Task item: Give back the exact lines of the material below from the one containing "December 2014" through the one containing "Communist leader Matyas", and no pictures.

Exercise inputs:
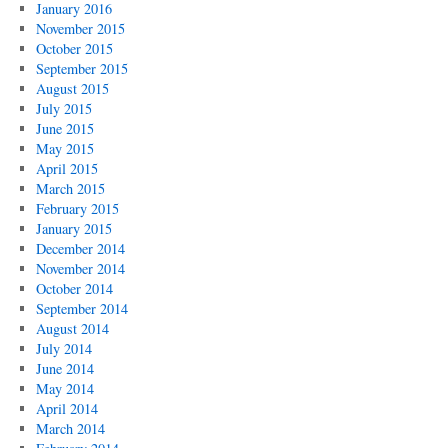
January 2016
November 2015
October 2015
September 2015
August 2015
July 2015
June 2015
May 2015
April 2015
March 2015
February 2015
January 2015
December 2014
November 2014
October 2014
September 2014
August 2014
July 2014
June 2014
May 2014
April 2014
March 2014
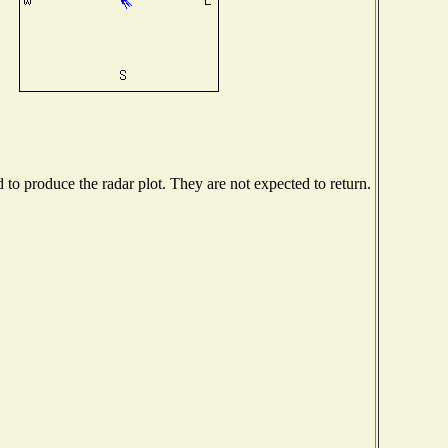
o produce the radar plot. They are not expected to return.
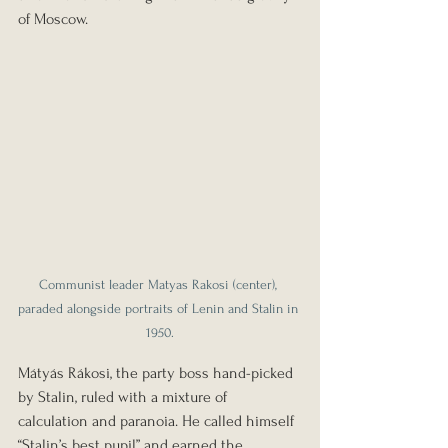
of Moscow.
Communist leader Matyas Rakosi (center), 
paraded alongside portraits of Lenin and Stalin in 
1950.
Mátyás Rákosi, the party boss hand-picked 
by Stalin, ruled with a mixture of 
calculation and paranoia. He called himself 
“Stalin’s best pupil” and earned the 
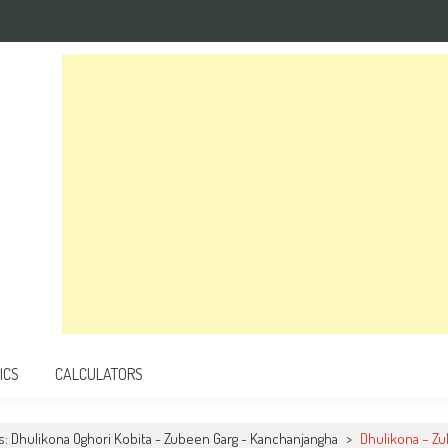
ICS
CALCULATORS
cs: Dhulikona Oghori Kobita - Zubeen Garg - Kanchanjangha
>
Dhulikona – Z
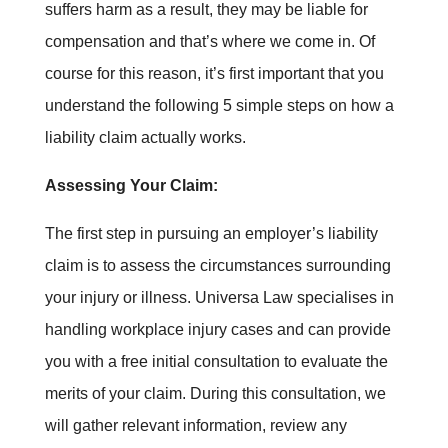
suffers harm as a result, they may be liable for
compensation and that’s where we come in. Of
course for this reason, it’s first important that you
understand the following 5 simple steps on how a
liability claim actually works.
Assessing Your Claim:
The first step in pursuing an employer’s liability
claim is to assess the circumstances surrounding
your injury or illness. Universa Law specialises in
handling workplace injury cases and can provide
you with a free initial consultation to evaluate the
merits of your claim. During this consultation, we
will gather relevant information, review any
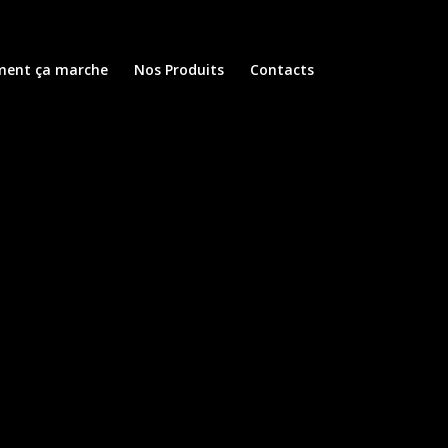
ent ça marche
Nos Produits
Contacts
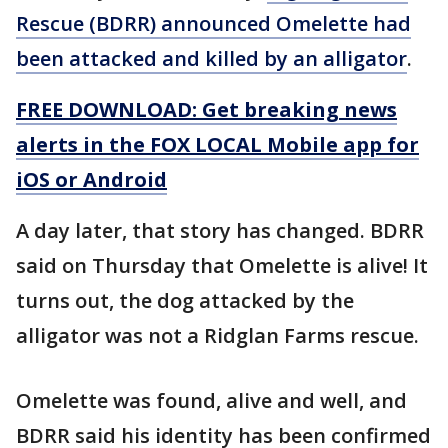
Rescue (BDRR) announced Omelette had
been attacked and killed by an alligator
.
FREE DOWNLOAD: Get breaking news
alerts in the FOX LOCAL Mobile app for
iOS or Android
A day later, that story has changed. BDRR
said on Thursday that Omelette is alive! It
turns out, the dog attacked by the
alligator was not a Ridglan Farms rescue.
Omelette was found, alive and well, and
BDRR said his identity has been confirmed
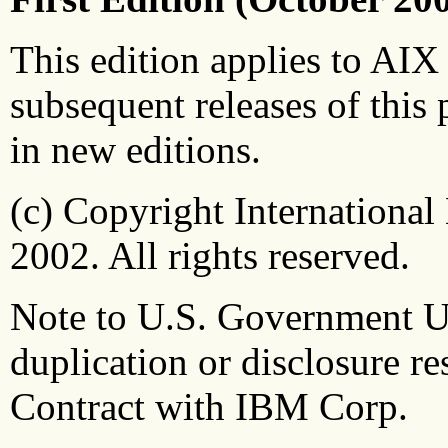
This edition applies to AIX 
subsequent releases of this 
in new editions.
(c) Copyright Internationa
2002. All rights reserved.
Note to U.S. Government Use
duplication or disclosure 
Contract with IBM Corp.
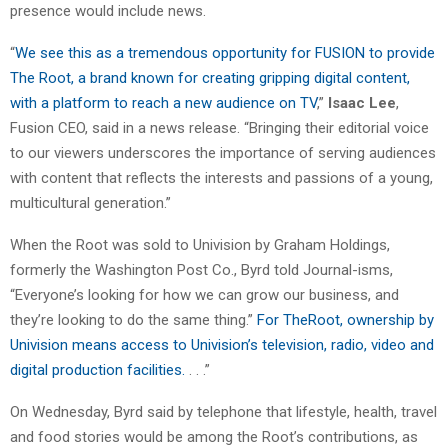
presence would include news.
“
We see this as a tremendous opportunity for FUSION to provide
The Root, a brand known for creating gripping digital content,
with a platform to reach a new audience on TV
,”
Isaac Lee
,
Fusion CEO, said in a news release. “Bringing their editorial voice
to our viewers underscores the importance of serving audiences
with content that reflects the interests and passions of a young,
multicultural generation.”
When the Root was sold to Univision by Graham Holdings,
formerly the Washington Post Co., Byrd told Journal-isms,
“Everyone’s looking for how we can grow our business, and
they’re looking to do the same thing.”
For TheRoot, ownership by
Univision means access to Univision’s television, radio, video and
digital production facilities.
. . .”
On Wednesday, Byrd said by telephone that lifestyle, health, travel
and food stories would be among the Root’s contributions, as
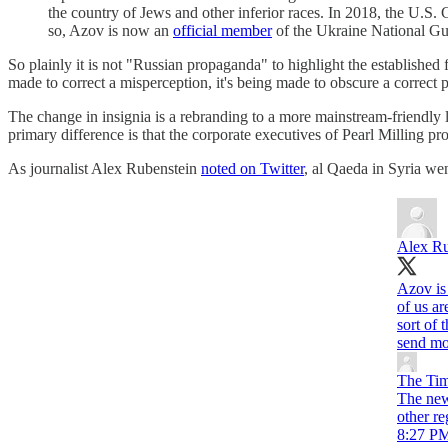
the country of Jews and other inferior races. In 2018, the U.S. C
so, Azov is now an
official member
of the Ukraine National Gu
So plainly it is not "Russian propaganda" to highlight the established 
made to correct a misperception, it's being made to obscure a correct 
The change in insignia is a rebranding to a more mainstream-friendly
primary difference is that the corporate executives of Pearl Milling pro
As journalist Alex Rubenstein
noted on Twitter
, al Qaeda in Syria we
Alex Ru
Azov is 
of us a
sort of 
send mo
The Ti
The new
other r
8:27 PM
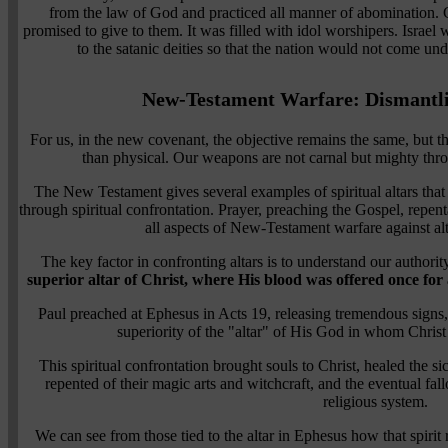
from the law of God and practiced all manner of abomination. 
promised to give to them. It was filled with idol worshipers. Israel 
to the satanic deities so that the nation would not come un
New-Testament Warfare: Dismantli
For us, in the new covenant, the objective remains the same, but the
than physical. Our weapons are not carnal but mighty thr
The New Testament gives several examples of spiritual altars tha
through spiritual confrontation. Prayer, preaching the Gospel, repen
all aspects of New-Testament warfare against a
The key factor in confronting altars is to understand our authorit
superior altar of Christ, where His blood was offered once for
Paul preached at Ephesus in Acts 19, releasing tremendous signs
superiority of the "altar" of His God in whom Christ 
This spiritual confrontation brought souls to Christ, healed the 
repented of their magic arts and witchcraft, and the eventual fa
religious system.
We can see from those tied to the altar in Ephesus how that spir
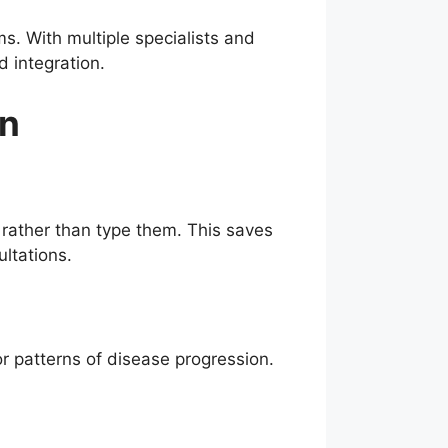
s. With multiple specialists and
d integration.
gn
 rather than type them. This saves
ltations.
or patterns of disease progression.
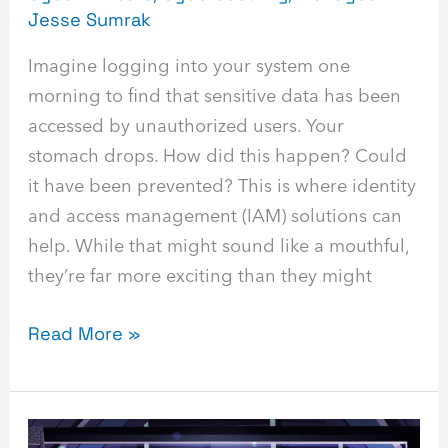
Jesse Sumrak
Imagine logging into your system one
morning to find that sensitive data has been
accessed by unauthorized users. Your
stomach drops. How did this happen? Could
it have been prevented? This is where identity
and access management (IAM) solutions can
help. While that might sound like a mouthful,
they’re far more exciting than they might
Read More »
Phishing:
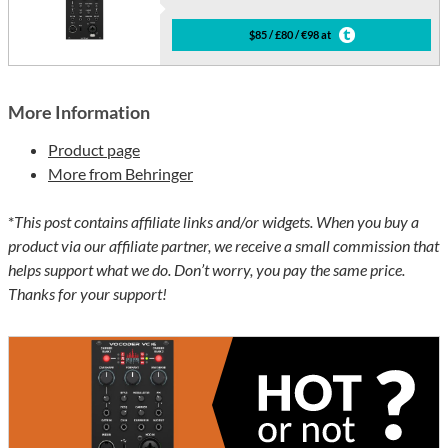
$85 / £80 / €98 at
More Information
Product page
More from Behringer
*
This post contains affiliate links and/or widgets. When you buy a
product via our affiliate partner, we receive a small commission that
helps support what we do. Don’t worry, you pay the same price.
Thanks for your support!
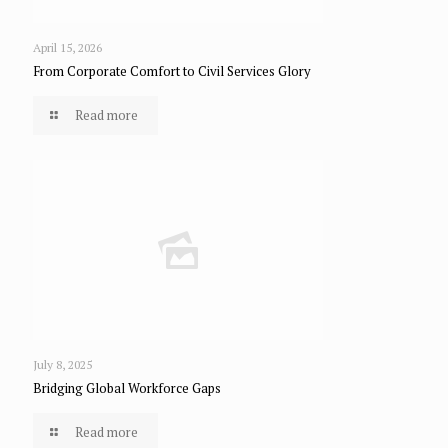
April 15, 2026
From Corporate Comfort to Civil Services Glory
Read more
July 8, 2025
Bridging Global Workforce Gaps
Read more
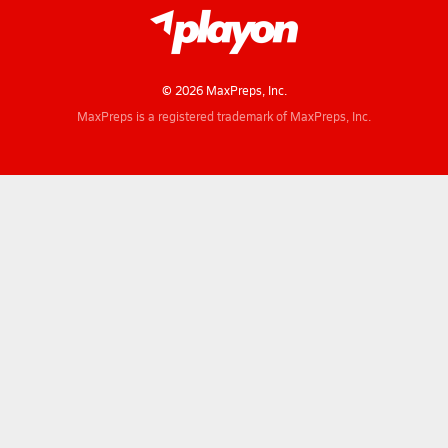
© 2026 MaxPreps, Inc.
MaxPreps is a registered trademark of MaxPreps, Inc.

Written response:
December 2014
November 2014
October 2014
September 2014
August 2014
July 2014
June 2014
May 2014
April 2014
March 2014
o produce the radar plot. They are not expected to return.
of Moscow.
Communist leader Matyas Rakosi (center), 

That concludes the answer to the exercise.